Remembering Dundee’s Music Halls

Featured Image: Dundee People’s Palace Programme 1891 (with thanks to Billy Rough)

A recent exhibition in the Dundee Central Library highlighted the past importance of music halls to the City. This Soundyings post pulls together some relevant information and resources inspired by this event. Those involved in curating the exhibition (Dr Billy Rough, MLitt student Ombeline Picat, and 4th year student Nicole Entin from the University of St Andrews School of Art History, and Dr Erin Farley from the Dundee Libraries) did a splendid job with printed material from the Dundee Libraries’ Local History Centre, particularly the archive of posters and other printed ephemera that show the kind of entertainments that were to be had. Additional support was available from the British Music Hall Society, whose Vice-Chair Alison Young delivered a talk to open the exhibition. Local newspaper publishers DC Thomson gave permission to use some of their historic material.

Image: Dundee Music Hall Poster, 1871 (with thanks to Billy Rough)

19th century music hall poster from 1871

Like many working-class cities in 19th century Britain, Dundee had a range of venues from the “People’s Palace” (which sat behind the Queen’s Hotel and which burnt down in the 1970s) to “McFarland’s Theatre of Varieties’. These were commercial venues, often operating on a precarious profit margin basis, and played an important role in connecting local identities with wider British culture. Audiences were more working class and male than otherwise for most of the 19th century. Health and safety often led much to be desired: a terrible crush at Dundee’s Springthorpe Music Hall on the 2nd  January 1865 led to 20 deaths (see Rough, 2023).

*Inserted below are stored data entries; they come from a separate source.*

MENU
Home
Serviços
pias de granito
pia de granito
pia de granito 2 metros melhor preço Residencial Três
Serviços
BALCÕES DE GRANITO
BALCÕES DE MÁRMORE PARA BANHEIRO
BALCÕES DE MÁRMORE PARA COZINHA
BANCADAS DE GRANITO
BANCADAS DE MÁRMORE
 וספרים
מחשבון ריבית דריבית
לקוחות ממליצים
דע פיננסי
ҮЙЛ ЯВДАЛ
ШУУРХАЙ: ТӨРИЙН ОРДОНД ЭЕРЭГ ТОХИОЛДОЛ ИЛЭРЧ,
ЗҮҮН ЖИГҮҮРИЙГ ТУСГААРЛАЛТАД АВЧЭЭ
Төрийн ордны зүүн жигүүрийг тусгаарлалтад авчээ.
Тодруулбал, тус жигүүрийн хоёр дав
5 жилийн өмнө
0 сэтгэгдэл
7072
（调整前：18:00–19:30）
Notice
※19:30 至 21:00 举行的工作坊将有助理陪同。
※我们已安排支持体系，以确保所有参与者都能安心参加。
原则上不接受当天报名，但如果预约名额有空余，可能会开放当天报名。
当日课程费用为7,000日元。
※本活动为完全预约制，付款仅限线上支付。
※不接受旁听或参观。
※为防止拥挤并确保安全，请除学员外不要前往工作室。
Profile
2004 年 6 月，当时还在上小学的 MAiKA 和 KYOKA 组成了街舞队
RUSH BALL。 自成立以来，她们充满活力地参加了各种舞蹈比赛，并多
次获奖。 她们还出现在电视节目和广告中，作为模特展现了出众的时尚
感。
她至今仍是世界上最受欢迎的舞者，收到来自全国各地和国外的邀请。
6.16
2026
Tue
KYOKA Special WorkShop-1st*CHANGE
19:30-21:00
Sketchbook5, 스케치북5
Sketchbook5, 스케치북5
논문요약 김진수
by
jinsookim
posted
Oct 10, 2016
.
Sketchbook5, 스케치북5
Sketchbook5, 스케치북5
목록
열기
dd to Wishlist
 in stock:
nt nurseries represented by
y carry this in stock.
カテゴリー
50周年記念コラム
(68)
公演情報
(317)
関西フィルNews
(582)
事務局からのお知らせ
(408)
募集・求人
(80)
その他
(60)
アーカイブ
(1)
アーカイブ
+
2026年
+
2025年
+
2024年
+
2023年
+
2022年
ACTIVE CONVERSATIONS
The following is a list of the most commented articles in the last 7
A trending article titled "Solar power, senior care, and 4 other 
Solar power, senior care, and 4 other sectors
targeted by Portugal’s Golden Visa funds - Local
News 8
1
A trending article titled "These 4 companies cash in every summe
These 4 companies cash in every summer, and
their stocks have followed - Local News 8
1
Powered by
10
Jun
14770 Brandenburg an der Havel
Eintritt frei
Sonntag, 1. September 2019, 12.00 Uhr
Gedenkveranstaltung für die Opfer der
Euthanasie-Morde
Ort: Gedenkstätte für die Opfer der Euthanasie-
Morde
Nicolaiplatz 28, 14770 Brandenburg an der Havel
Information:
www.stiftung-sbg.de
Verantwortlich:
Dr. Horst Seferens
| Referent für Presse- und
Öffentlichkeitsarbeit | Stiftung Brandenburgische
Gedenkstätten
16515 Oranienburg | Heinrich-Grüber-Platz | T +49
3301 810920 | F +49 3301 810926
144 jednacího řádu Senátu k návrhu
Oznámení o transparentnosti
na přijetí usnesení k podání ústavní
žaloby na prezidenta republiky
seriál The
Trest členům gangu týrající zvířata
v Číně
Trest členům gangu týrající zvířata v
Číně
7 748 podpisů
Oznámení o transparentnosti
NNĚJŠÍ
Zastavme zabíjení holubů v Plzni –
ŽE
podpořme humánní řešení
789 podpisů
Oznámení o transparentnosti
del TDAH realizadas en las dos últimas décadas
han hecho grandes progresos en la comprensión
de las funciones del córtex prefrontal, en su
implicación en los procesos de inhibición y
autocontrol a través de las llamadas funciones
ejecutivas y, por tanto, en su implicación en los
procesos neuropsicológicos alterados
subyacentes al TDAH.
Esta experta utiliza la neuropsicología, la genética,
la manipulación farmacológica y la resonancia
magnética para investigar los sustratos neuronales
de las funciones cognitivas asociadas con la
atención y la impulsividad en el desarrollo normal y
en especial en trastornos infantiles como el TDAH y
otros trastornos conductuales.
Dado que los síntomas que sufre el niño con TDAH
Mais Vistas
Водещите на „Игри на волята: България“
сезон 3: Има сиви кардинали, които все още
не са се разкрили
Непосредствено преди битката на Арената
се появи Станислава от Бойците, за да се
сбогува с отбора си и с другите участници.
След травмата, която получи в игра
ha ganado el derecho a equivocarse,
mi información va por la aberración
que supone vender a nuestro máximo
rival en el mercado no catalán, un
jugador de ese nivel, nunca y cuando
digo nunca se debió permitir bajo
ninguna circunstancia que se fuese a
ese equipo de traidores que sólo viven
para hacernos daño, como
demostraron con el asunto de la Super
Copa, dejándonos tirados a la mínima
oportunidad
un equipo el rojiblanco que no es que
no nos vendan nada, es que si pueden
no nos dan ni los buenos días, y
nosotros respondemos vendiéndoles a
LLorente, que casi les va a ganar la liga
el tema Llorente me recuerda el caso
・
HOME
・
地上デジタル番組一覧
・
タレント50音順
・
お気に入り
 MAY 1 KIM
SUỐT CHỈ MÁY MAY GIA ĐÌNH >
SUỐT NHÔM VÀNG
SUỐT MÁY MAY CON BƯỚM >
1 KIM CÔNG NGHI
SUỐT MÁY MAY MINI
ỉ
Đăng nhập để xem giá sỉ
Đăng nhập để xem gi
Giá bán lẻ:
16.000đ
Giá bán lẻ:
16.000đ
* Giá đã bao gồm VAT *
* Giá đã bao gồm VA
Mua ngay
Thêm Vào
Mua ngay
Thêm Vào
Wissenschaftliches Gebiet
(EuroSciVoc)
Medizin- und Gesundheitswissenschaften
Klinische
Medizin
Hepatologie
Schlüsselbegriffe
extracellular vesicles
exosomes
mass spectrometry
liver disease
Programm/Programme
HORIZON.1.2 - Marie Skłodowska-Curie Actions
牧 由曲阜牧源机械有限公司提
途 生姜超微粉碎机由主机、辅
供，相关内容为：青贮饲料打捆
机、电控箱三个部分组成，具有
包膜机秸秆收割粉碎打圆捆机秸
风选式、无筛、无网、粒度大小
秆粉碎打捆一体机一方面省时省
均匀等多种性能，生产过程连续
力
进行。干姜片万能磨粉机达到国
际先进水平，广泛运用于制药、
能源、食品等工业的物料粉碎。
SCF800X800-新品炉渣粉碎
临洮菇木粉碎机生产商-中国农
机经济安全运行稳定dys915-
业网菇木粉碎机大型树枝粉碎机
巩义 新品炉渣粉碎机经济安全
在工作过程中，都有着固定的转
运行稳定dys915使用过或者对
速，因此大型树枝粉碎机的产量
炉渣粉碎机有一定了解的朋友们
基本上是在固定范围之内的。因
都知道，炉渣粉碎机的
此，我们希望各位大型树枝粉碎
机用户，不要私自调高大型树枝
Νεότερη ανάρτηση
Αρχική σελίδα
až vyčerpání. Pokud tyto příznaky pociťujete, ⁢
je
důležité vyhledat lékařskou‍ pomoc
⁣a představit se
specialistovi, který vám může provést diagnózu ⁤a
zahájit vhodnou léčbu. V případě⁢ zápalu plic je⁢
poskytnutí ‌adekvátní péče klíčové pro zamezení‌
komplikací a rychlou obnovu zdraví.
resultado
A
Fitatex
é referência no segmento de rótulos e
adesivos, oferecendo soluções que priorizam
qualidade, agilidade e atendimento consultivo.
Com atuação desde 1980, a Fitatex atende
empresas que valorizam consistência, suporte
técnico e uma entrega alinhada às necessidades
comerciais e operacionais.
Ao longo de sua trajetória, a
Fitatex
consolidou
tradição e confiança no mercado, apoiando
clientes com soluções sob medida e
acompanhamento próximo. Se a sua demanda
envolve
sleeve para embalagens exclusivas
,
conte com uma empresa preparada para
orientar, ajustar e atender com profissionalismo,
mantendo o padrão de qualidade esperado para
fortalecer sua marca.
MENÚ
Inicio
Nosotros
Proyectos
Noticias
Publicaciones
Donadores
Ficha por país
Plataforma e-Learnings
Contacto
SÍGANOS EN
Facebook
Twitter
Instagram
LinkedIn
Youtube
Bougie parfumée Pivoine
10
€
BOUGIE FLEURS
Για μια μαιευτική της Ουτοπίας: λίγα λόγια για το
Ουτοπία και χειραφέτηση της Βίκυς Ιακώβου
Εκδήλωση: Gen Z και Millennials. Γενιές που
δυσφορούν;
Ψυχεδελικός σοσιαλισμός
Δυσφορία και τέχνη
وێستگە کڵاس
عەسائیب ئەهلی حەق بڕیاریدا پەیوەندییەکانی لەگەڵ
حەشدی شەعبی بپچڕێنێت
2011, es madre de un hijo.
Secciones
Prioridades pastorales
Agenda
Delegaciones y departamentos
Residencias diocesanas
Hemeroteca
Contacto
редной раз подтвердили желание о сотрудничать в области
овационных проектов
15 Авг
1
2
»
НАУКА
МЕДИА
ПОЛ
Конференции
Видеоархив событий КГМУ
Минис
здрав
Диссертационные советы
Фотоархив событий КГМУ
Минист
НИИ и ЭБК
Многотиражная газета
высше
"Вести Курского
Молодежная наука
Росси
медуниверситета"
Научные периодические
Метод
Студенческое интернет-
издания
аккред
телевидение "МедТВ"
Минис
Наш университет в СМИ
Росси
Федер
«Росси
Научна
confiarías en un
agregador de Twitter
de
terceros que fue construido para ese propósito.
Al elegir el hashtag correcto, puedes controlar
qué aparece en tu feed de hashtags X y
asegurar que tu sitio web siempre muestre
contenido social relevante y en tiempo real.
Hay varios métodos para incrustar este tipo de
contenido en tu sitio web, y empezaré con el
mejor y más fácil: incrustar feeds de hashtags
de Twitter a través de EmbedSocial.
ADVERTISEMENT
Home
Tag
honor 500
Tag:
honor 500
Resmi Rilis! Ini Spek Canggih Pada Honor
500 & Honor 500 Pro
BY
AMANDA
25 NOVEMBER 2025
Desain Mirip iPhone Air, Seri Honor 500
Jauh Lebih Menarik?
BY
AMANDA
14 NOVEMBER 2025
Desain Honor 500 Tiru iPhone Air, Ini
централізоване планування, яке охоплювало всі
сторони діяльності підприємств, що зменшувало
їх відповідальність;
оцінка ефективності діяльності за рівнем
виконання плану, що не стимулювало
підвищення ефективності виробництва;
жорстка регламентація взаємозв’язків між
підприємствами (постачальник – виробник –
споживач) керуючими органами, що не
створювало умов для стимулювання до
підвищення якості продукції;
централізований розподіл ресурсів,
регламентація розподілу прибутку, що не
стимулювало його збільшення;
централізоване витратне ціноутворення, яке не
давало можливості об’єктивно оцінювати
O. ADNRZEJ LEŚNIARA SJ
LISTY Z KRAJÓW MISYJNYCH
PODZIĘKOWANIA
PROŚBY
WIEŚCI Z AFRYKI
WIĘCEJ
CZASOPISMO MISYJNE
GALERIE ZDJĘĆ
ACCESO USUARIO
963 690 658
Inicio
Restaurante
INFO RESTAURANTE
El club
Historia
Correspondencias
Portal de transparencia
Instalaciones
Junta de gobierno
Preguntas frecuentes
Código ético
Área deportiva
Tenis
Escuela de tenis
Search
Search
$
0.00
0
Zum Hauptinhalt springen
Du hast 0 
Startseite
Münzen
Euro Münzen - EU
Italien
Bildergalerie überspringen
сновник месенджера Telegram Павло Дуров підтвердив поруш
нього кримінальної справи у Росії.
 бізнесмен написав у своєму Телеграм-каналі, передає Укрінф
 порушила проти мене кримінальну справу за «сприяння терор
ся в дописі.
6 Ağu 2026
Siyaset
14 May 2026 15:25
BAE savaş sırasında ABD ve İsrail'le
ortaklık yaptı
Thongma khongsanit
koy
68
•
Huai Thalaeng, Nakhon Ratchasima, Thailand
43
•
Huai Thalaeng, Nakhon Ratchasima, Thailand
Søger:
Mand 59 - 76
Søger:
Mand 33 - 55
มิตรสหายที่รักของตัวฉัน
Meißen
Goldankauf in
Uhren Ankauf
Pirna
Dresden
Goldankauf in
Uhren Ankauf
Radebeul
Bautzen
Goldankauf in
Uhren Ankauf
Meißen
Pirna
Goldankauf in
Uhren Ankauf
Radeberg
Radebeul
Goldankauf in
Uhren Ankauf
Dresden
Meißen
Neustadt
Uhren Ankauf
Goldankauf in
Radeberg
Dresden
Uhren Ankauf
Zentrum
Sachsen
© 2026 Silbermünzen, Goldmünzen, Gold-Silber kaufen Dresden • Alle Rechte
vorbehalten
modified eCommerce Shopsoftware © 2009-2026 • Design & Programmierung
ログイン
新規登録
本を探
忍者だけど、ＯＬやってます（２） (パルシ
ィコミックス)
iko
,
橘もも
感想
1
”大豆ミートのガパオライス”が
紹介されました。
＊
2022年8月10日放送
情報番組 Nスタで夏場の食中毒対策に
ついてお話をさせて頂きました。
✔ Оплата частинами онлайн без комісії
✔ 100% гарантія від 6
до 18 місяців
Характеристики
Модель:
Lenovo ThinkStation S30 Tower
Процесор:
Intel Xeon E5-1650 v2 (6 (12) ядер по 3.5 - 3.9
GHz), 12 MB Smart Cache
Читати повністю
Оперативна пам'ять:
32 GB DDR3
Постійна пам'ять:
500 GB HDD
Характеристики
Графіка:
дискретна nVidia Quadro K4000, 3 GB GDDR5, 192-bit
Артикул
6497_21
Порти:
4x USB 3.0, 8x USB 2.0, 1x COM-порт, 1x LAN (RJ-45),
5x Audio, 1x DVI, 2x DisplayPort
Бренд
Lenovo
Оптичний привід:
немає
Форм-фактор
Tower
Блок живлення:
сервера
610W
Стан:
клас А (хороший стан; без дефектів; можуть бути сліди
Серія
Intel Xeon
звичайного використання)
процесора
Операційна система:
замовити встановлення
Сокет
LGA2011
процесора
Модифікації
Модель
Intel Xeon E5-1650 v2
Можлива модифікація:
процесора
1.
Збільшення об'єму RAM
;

Music Hall songs were important reflections, for better or worse, of national identity in the Victorian age: the kilted highlander performance by artists such as Harry Lauder shaped how Scots and the rest of the world thought about national identity, and many studies have followed Hugh MacDiarmid in questioning that particular topic and its legacy. However, the entertainments played a valuable role in connecting folk who could pay a few pennies for cheerful entertainment and some warmth on a winter’s night. The circuit of touring acts that played in Dundee’s halls linked working class England with venues around Scotland, although careful searches can also identity more local acts: see the Dundee library for more information about the local resources available.

Further Reading / Resources

  • Billy Rough, Ombeline Picat and Nicole Entin, ‘Remembering Dundee’s Music Halls: Entertaining Dundee from the 1840s to the Great War – exhibition April/May 2024 https://www.leisureandculturedundee.com/news/remembering-dundees-music-halls
  • Ruth Forbes, ‘Music and the People: Dundee, c1914-39’ chapter 9 in p.220-245
  • Ruth Forbes, ‘A Study in Music, Community and Identity in a late nineteenth-century Scottish town’, in Journal of Victorian Culture 11(2), (2006), pp.256-280 https://doi.org/10.3366/jvc.2006.11.2.256
  • Paul Maloney, Scotland and the Music Hall, 1850-1914 (Manchester University Press, 2003) – particularly good on Glasgow’s Music Halls.
  • Billy Rough, ‘Frightful Catastrophe in Dundee’: The Tragedy of Springthorpe’s Music Hall’, in History Scotland, 23(1), 2023, pp.18-20.
  • Billy Rough, ‘Fun Without Vulgarity’: A brief history of Dundee’s music halls, from the 1840s to the Great War: working, schooling, eating and entertaining. In A. H. Society (Ed.), A Dundee miscellany. Publications of the Abertay Historical Society, Abertay Historical Society 64, 2023, pp.105-140.